WHAT TO PRODUCE: Tally the lines in the entries where the string "nuntă" appears, and write only the total.

Extracted page text data:

=== Section Start ===

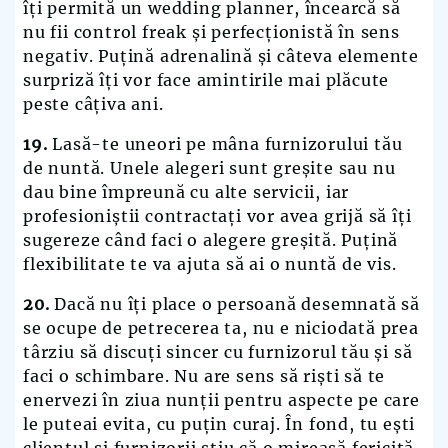
îți permită un wedding planner, încearcă să
nu fii control freak și perfecționistă în sens
negativ. Puțină adrenalină și câteva elemente
surpriză îți vor face amintirile mai plăcute
peste câțiva ani.
19.
Lasă-te uneori pe mâna furnizorului tău
de nuntă. Unele alegeri sunt greșite sau nu
dau bine împreună cu alte servicii, iar
profesioniștii contractați vor avea grijă să îți
sugereze când faci o alegere greșită. Puțină
flexibilitate te va ajuta să ai o nuntă de vis.
20.
Dacă nu îți place o persoană desemnată să
se ocupe de petrecerea ta, nu e niciodată prea
târziu să discuți sincer cu furnizorul tău și să
faci o schimbare. Nu are sens să riști să te
enervezi în ziua nunții pentru aspecte pe care
le puteai evita
,
cu puțin curaj. În fond, tu ești
clientul și furnizorii știu că o mireasă fericită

=== Section End ===

RESPONSE: 2